As a possibly superfluous sidebar, I wanted to correct this part of my
original message:

> On Fri, Dec 23, 2022 at 11:43 AM Will Mortensen <will@extrahop.com> wrote:
> > pg_sequence_last_value() (still undocumented!) can be used to
> > obtain an instantaneous upper bound on the sequence values
> > that have been returned by nextval(), even if the transaction
> > that called nextval() hasn't yet committed.

This is true, but not the most important part of making this scheme
work: as you mentioned in the Citus blog post, to avoid missing rows,
we need (and this gives us) an instantaneous *lower* bound on the
sequence values that could be used by transactions that commit after
we finish waiting (and start processing). This doesn't work with
sequence caching, since without somehow inspecting all sessions'
sequence caches, rows with arbitrarily old/low cached sequence
values could be committed arbitrarily far into the future, and we'd
fail to process them.

As you also implied in the blog post, the upper bound is what
allows us to also process each row *exactly* once (instead of at
least once) and in sequence order, if desired.

So those are the respective justifications for both arms of the
WHERE clause: id > min_id AND id <= max_id .

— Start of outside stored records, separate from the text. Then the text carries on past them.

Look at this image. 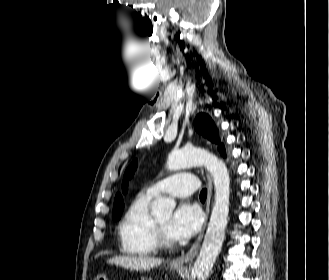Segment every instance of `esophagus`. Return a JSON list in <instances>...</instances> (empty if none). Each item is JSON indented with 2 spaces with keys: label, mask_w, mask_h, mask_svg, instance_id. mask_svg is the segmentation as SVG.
I'll return each instance as SVG.
<instances>
[{
  "label": "esophagus",
  "mask_w": 329,
  "mask_h": 280,
  "mask_svg": "<svg viewBox=\"0 0 329 280\" xmlns=\"http://www.w3.org/2000/svg\"><path fill=\"white\" fill-rule=\"evenodd\" d=\"M207 180H208V199H207L206 217H205L204 226H203L201 232L199 233L196 241L192 245L191 249L186 254H183L172 260V264H174V265H183L186 262L192 261L194 259V257L197 255L198 250L200 248V244H201V241H202V238L204 235V230H205V226H206L207 219H208L210 199H211V194H212V178L209 173H207Z\"/></svg>",
  "instance_id": "esophagus-1"
}]
</instances>
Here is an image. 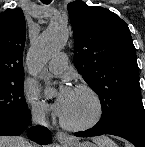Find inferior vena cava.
<instances>
[{
  "instance_id": "602c4592",
  "label": "inferior vena cava",
  "mask_w": 145,
  "mask_h": 147,
  "mask_svg": "<svg viewBox=\"0 0 145 147\" xmlns=\"http://www.w3.org/2000/svg\"><path fill=\"white\" fill-rule=\"evenodd\" d=\"M32 122L35 125H45V112L44 111L34 112L32 115ZM29 146L32 147V145Z\"/></svg>"
}]
</instances>
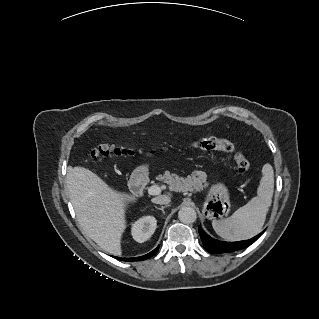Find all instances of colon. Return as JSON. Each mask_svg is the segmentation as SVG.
<instances>
[{"instance_id": "1", "label": "colon", "mask_w": 319, "mask_h": 319, "mask_svg": "<svg viewBox=\"0 0 319 319\" xmlns=\"http://www.w3.org/2000/svg\"><path fill=\"white\" fill-rule=\"evenodd\" d=\"M191 145L194 148L202 150H219L231 154L235 161L236 168L240 173H245L250 168L248 160H246L241 154L235 152L234 146L226 140L218 138H197ZM136 152L137 151L132 148L104 142L95 147L90 155L92 159H100L102 157L133 156Z\"/></svg>"}]
</instances>
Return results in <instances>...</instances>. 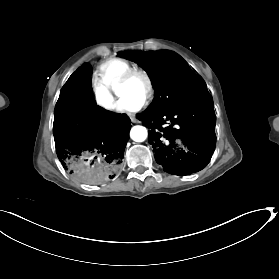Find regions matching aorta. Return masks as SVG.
<instances>
[{
  "label": "aorta",
  "mask_w": 279,
  "mask_h": 279,
  "mask_svg": "<svg viewBox=\"0 0 279 279\" xmlns=\"http://www.w3.org/2000/svg\"><path fill=\"white\" fill-rule=\"evenodd\" d=\"M148 136L147 129L144 126H134L131 128L130 137L135 142H143Z\"/></svg>",
  "instance_id": "obj_1"
}]
</instances>
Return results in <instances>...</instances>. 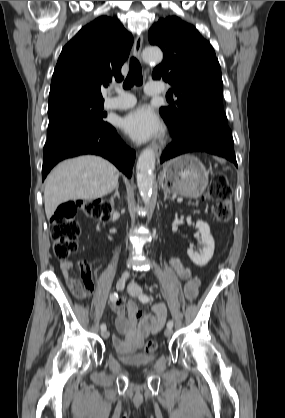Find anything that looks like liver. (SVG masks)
<instances>
[{
	"label": "liver",
	"mask_w": 285,
	"mask_h": 418,
	"mask_svg": "<svg viewBox=\"0 0 285 418\" xmlns=\"http://www.w3.org/2000/svg\"><path fill=\"white\" fill-rule=\"evenodd\" d=\"M119 172L107 160L93 155L59 163L45 180L44 204L49 220L56 208L70 200H92L111 193Z\"/></svg>",
	"instance_id": "liver-1"
}]
</instances>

On Tue, Jan 10, 2023 at 1:01 AM Marco Slot <marco.slot@gmail.com> wrote:
>
> On Fri, Dec 23, 2022 at 11:43 AM Will Mortensen <will@extrahop.com> wrote:
> > We'd like to be able to call the lock manager's WaitForLockers() and
> > WaitForLockersMultiple() from SQL. Below I describe our use case, but
> > basically I'm wondering if this:
> >
> >     1. Seems like a reasonable thing to do
> >
> >     2. Would be of interest upstream
> >
> >     3. Should be done with a new pg_foo() function (taking an
> >        oid?), or a whole new SQL command, or something else
>
> Definitely +1 on adding a function/syntax to wait for lockers without
> actually taking a lock. The get sequence value + lock-and-release
> approach is still the only reliable scheme I've found for reliably and
> efficiently processing new inserts in PostgreSQL. I'm wondering
> whether it could be an option of the LOCK command. (LOCK WAIT ONLY?)
>
> Marco

Re: Exposing the lock manager's WaitForLockers() to SQL

From

Andres Freund

Date:

11 January 2023, 20:33:29

Hi,

On 2023-01-10 10:01:25 +0100, Marco Slot wrote:
> On Fri, Dec 23, 2022 at 11:43 AM Will Mortensen <will@extrahop.com> wrote:
> > We'd like to be able to call the lock manager's WaitForLockers() and
> > WaitForLockersMultiple() from SQL. Below I describe our use case, but
> > basically I'm wondering if this:
> >
> >     1. Seems like a reasonable thing to do
> >
> >     2. Would be of interest upstream
> >
> >     3. Should be done with a new pg_foo() function (taking an
> >        oid?), or a whole new SQL command, or something else
> 
> Definitely +1 on adding a function/syntax to wait for lockers without
> actually taking a lock.

I think such a function would still have to integrate enough with the lock
manager infrastructure to participate in the deadlock detector. Otherwise I
think you'd trivially end up with loads of deadlocks.

Greetings,

Andres Freund

Re: Exposing the lock manager's WaitForLockers() to SQL

From

Will Mortensen

Date:

12 January 2023, 07:03:30

Hi Andres,

On Wed, Jan 11, 2023 at 12:33 PM Andres Freund <andres@anarazel.de> wrote:
> I think such a function would still have to integrate enough with the lock
> manager infrastructure to participate in the deadlock detector. Otherwise I
> think you'd trivially end up with loads of deadlocks.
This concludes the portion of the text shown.